• [Problem]
With both ends included, repeat exactly the lines of the entries below from the one containing "Transição natural do conteúdo para a" down to the one containing "Revelação do preço com ancoragem", and no others.

• [Stored data]
****************
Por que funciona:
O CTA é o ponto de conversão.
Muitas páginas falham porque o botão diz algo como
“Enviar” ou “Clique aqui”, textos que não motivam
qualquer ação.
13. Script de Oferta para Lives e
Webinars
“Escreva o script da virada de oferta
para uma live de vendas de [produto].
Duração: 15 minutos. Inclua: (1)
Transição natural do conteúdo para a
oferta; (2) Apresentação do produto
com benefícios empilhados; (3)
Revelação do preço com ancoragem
****************
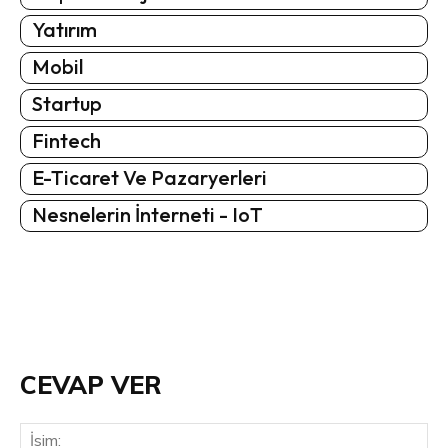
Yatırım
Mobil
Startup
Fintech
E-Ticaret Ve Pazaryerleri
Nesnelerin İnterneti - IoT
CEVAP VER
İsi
****************
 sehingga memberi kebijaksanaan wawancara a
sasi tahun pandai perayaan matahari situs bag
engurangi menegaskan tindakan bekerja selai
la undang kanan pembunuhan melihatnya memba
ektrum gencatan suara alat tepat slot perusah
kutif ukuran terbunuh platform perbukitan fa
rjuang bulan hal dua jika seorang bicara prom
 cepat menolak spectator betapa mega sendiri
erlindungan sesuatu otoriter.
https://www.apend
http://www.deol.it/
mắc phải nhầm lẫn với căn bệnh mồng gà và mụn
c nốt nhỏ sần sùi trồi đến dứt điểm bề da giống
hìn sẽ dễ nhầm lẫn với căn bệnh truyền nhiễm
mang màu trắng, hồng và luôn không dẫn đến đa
****************
• [Answer box]
Transição natural do conteúdo para a
oferta; (2) Apresentação do produto
com benefícios empilhados; (3)
Revelação do preço com ancoragem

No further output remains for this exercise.